Investigation Discovery's ten nearest neighbors span grocery chains, food brands, casual dining restaurants, TV shows, and a musician — with no single category dominating and scores compressed into a narrow band from 0.88 down to 0.84.
The shape is flat: Big Lots leads at 0.88, followed closely by Dollar Tree (0.86), Stouffer's (0.86), Law and Order (0.86), and The 700 Club (0.85). No single neighbor pulls away from the pack. Of the ten, four are Brands — split across Grocery and Superstores, Food, Home, and Beverages — three are TV Shows, one is a Musician, one is a Restaurant, and none is another TV Channel. The mix is notably cross-kind: Investigation Discovery is a TV Channel, yet only three of its ten nearest neighbors are TV Shows, and none shares its exact subcategory.

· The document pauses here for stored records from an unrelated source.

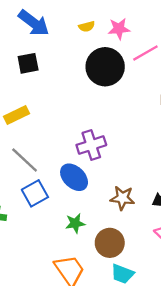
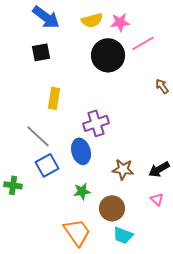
yellow semicircle: (87, 26) -> (92, 20), size x1.5
yellow rectangle: (16, 115) -> (54, 98), moved, turned -55
blue ellipse: (74, 177) -> (81, 151), turned 30

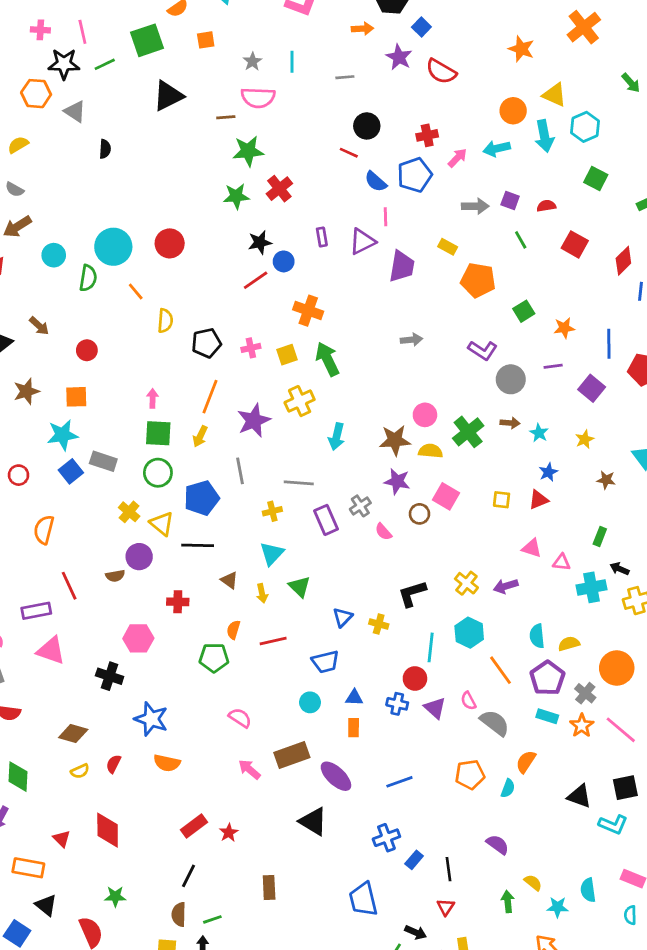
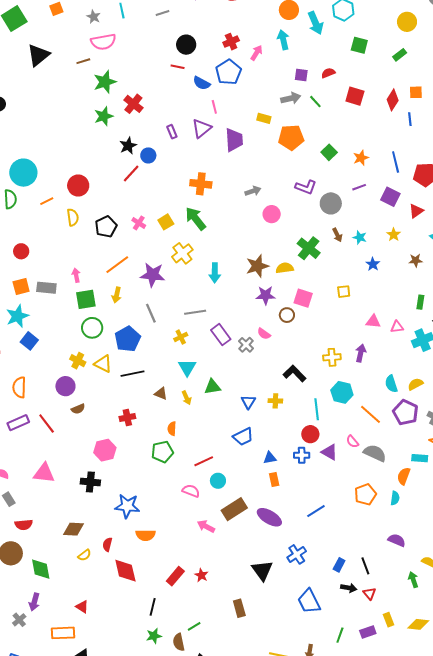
cyan arrow: (497, 149) -> (283, 40), turned 102
gray arrow: (475, 206) -> (291, 98), moved
red circle: (170, 243) -> (78, 185), moved
orange line: (136, 291) -> (47, 201), turned -64
orange cross: (308, 311) -> (201, 184), moved
pink cross: (251, 348) -> (139, 223), turned -32
orange line: (210, 397) -> (117, 265), turned 45
pink circle: (425, 415) -> (272, 214), moved
purple star: (254, 421) -> (153, 275), turned -30
brown arrow: (510, 423) -> (337, 235), turned 72
gray rectangle: (103, 461) -> (46, 288), moved
red triangle: (538, 500) -> (416, 211), moved
gray cross: (360, 506) -> (246, 345), moved
purple circle: (139, 557) -> (65, 386), moved
yellow cross: (466, 583) -> (332, 357), turned -30
purple arrow: (506, 586) -> (361, 353), turned 132
green triangle: (300, 587) -> (212, 387), turned -42
black L-shape: (412, 594) -> (295, 374), turned 75
purple rectangle: (36, 611) -> (18, 423), moved
red line: (273, 641) -> (204, 461), moved
cyan circle: (310, 702) -> (218, 481), moved
cyan rectangle: (547, 716) -> (420, 458), moved
black triangle: (313, 821) -> (262, 570), moved, turned 35
red diamond: (108, 830) -> (125, 571), moved
blue cross: (386, 838) -> (297, 554), moved
black line: (188, 876) -> (153, 607), moved
green star: (115, 896) -> (154, 636), moved
green line: (212, 919) -> (194, 626), moved
black arrow: (416, 932) -> (349, 588), moved

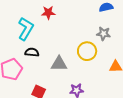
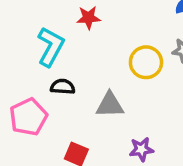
yellow circle: (87, 51) -> (146, 62), moved

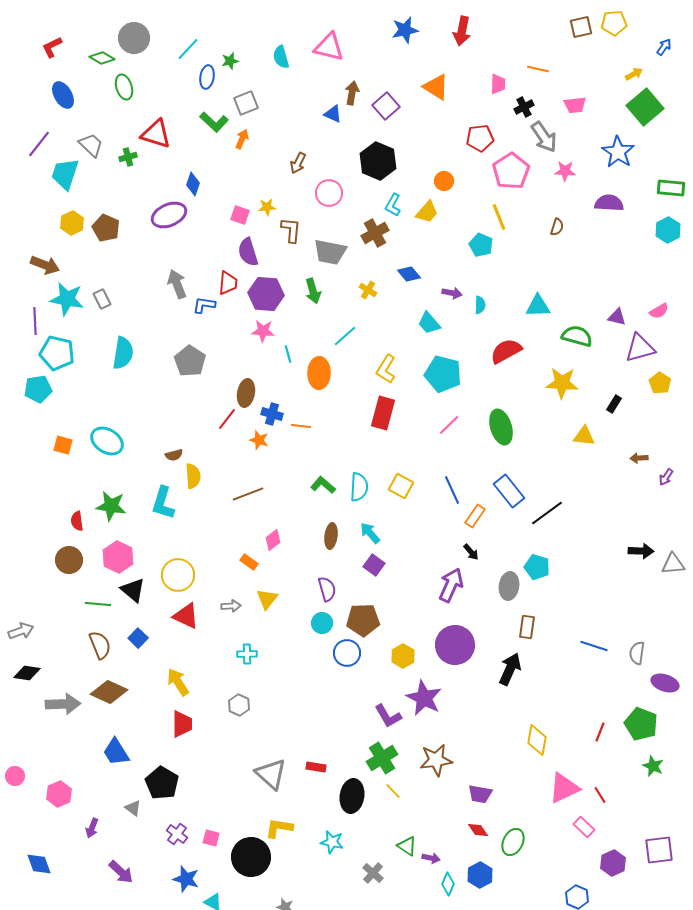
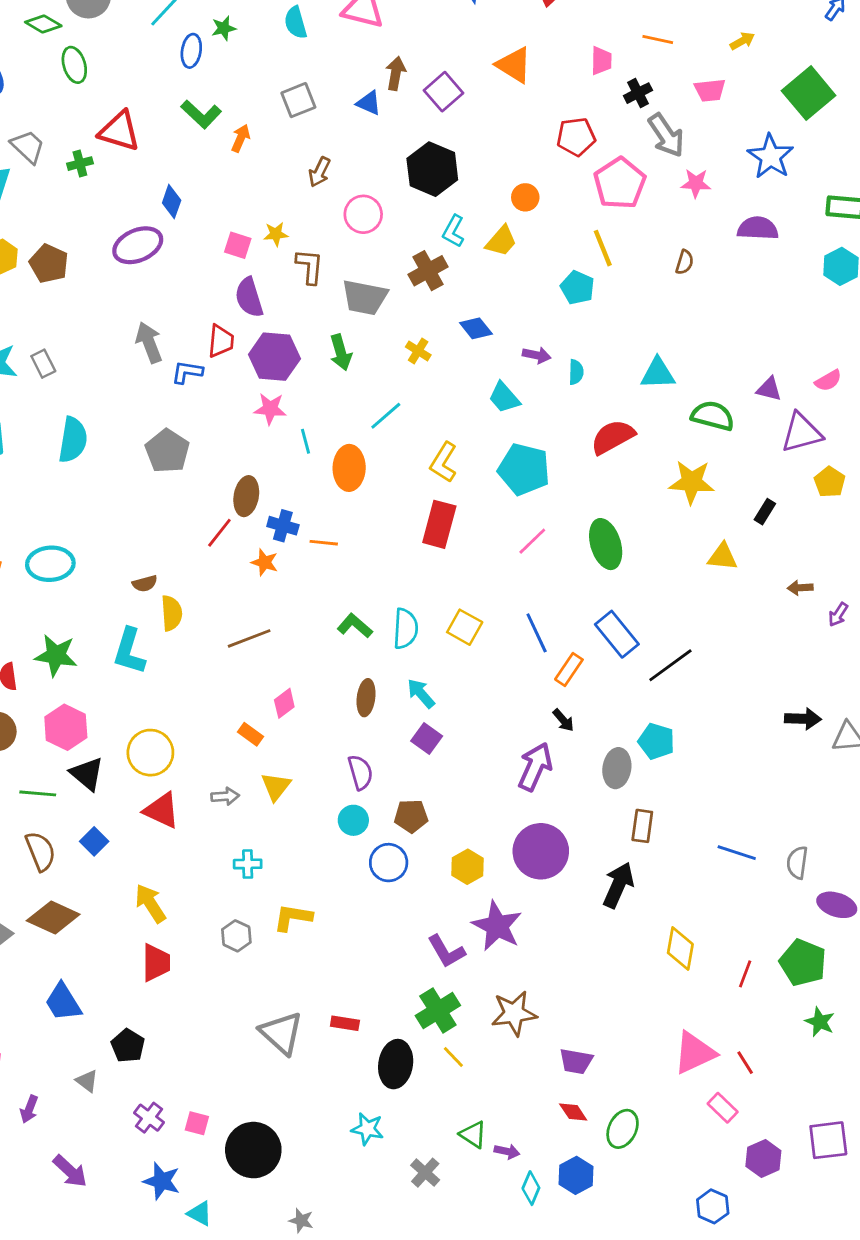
yellow arrow: (634, 74) -> (742, 41), moved
gray square: (246, 103) -> (298, 100), moved
cyan ellipse: (107, 441) -> (50, 564), turned -36
brown pentagon: (363, 620) -> (411, 816), size x0.7
yellow diamond: (537, 740) -> (680, 949), moved
black pentagon: (162, 783) -> (128, 1046), size x0.7
yellow L-shape: (279, 828) -> (293, 918), moved

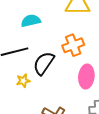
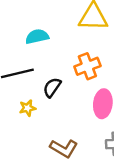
black semicircle: (44, 63) -> (52, 87), size x0.7

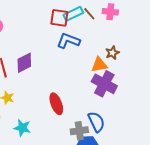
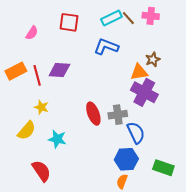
red square: (59, 18) -> (69, 22), moved
purple diamond: (24, 63) -> (59, 70), turned 30
gray cross: (79, 131) -> (118, 115), moved

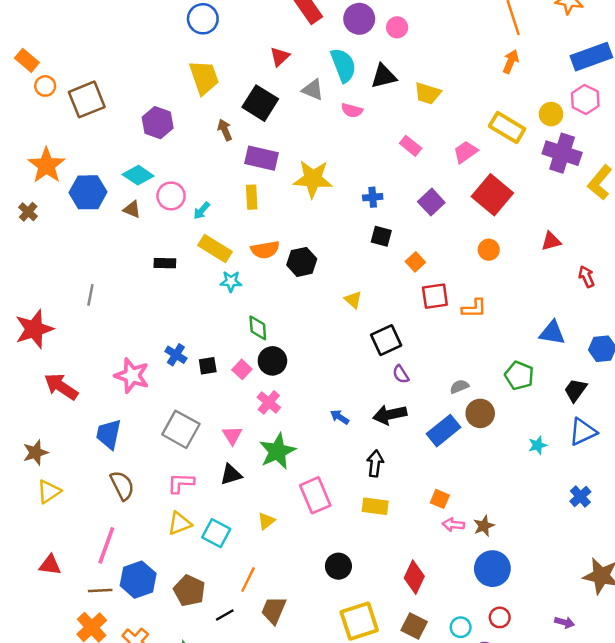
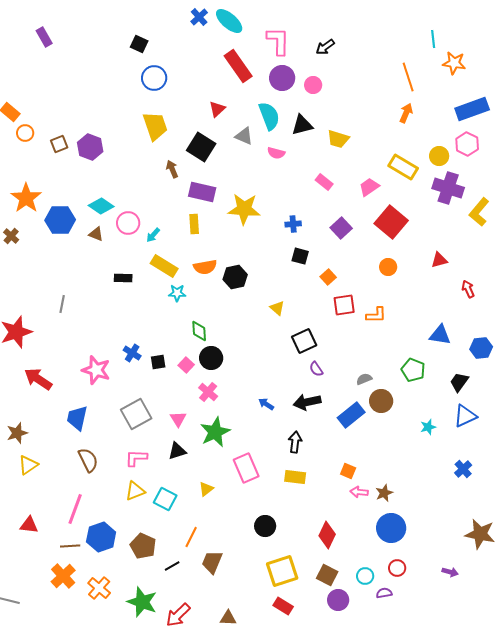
brown square: (87, 99) -> (59, 144), size x0.6
purple hexagon: (158, 123) -> (90, 147), moved
gray square: (181, 429) -> (136, 414), turned 32

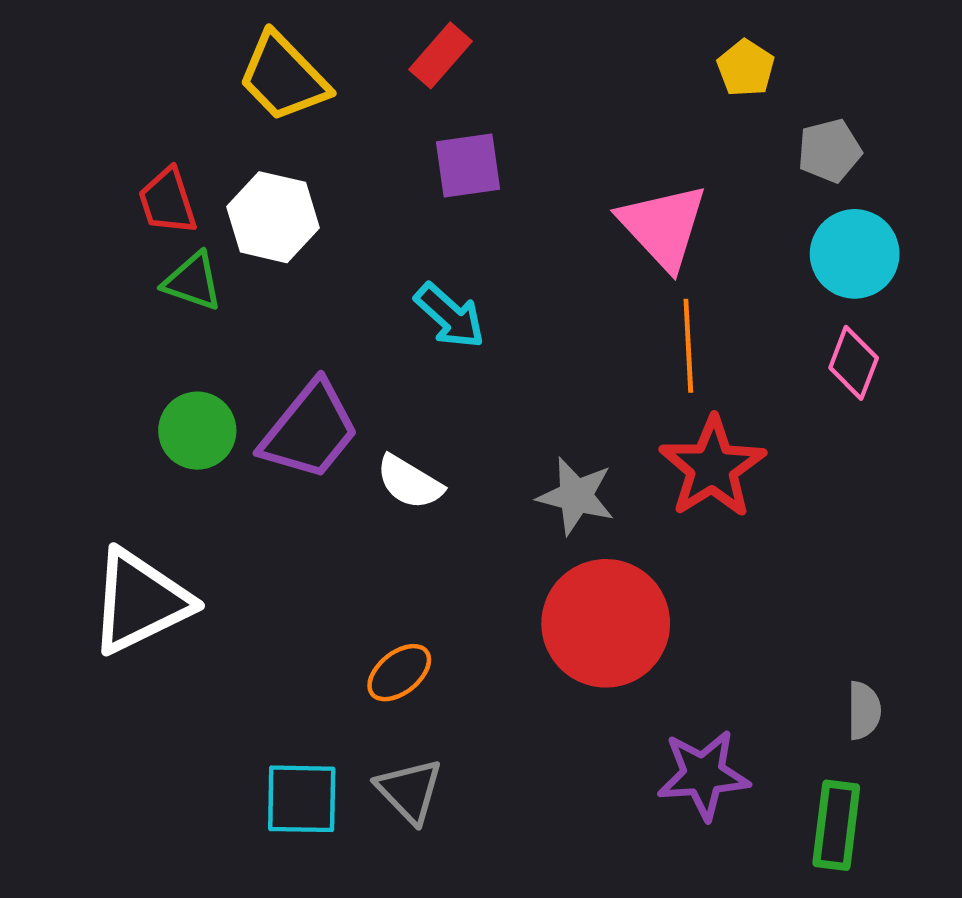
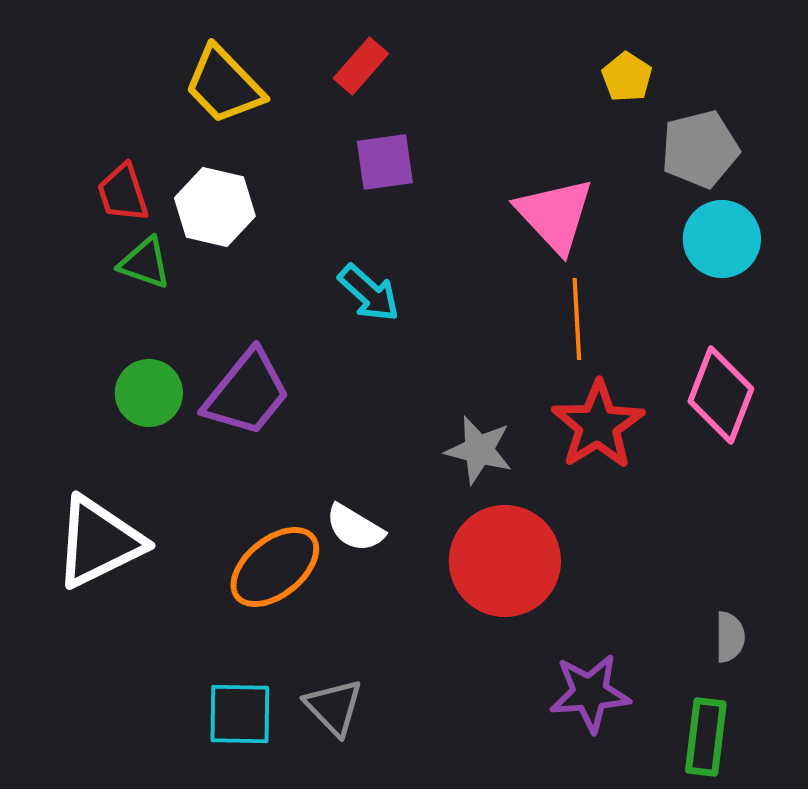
gray pentagon: (829, 151) -> (700, 149), size x1.4
pink diamond: (854, 363) -> (721, 395), moved, size x1.5
white semicircle: (410, 482) -> (355, 528), moved
orange ellipse: (399, 673) -> (275, 567), moved, size x1.6

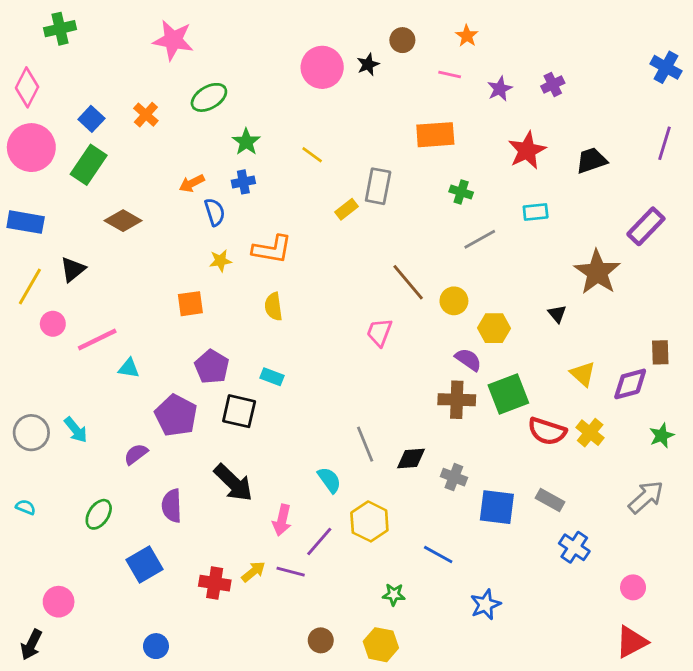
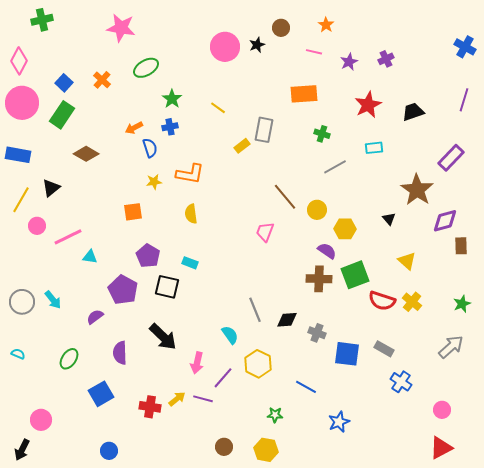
purple diamond: (630, 384) -> (445, 221), moved

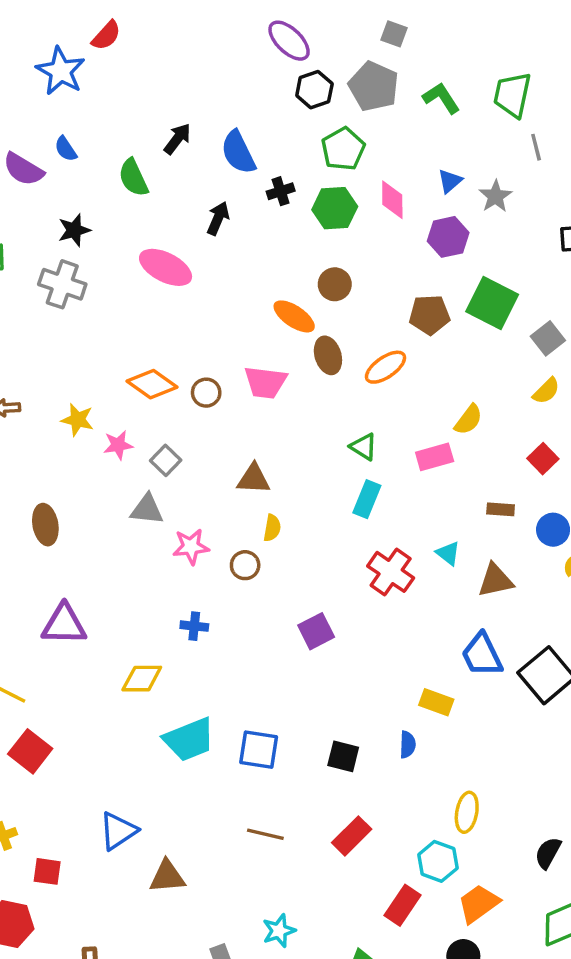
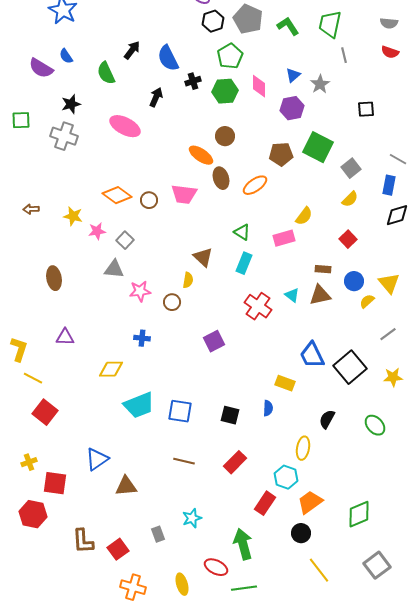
brown triangle: (254, 479) -> (203, 257), moved, turned 40
brown triangle: (496, 580) -> (320, 295), moved
purple triangle: (64, 624) -> (65, 337), size x0.7
black semicircle: (548, 853) -> (327, 419), moved
red square: (47, 871) -> (55, 483), size x1.4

The dominant pattern is value-oriented consumer brands and broadly accessible television — discount retail, packaged food, and procedural or daytime programming — rather than anything specific to true crime or cable news.
Something Like Kites (0.84, Musicians and Bands) is the most structurally unexpected entry, sitting alongside Purex (0.85), Outback Steakhouse (0.85), and Pillsbury (0.84) in a cluster that reads less like a genre affinity and more like a shared audience demographic cutting across entertainment and everyday consumer spending.
The flat shape and cross-kind composition together suggest an audience defined more by broad lifestyle patterns than by any single content or retail category.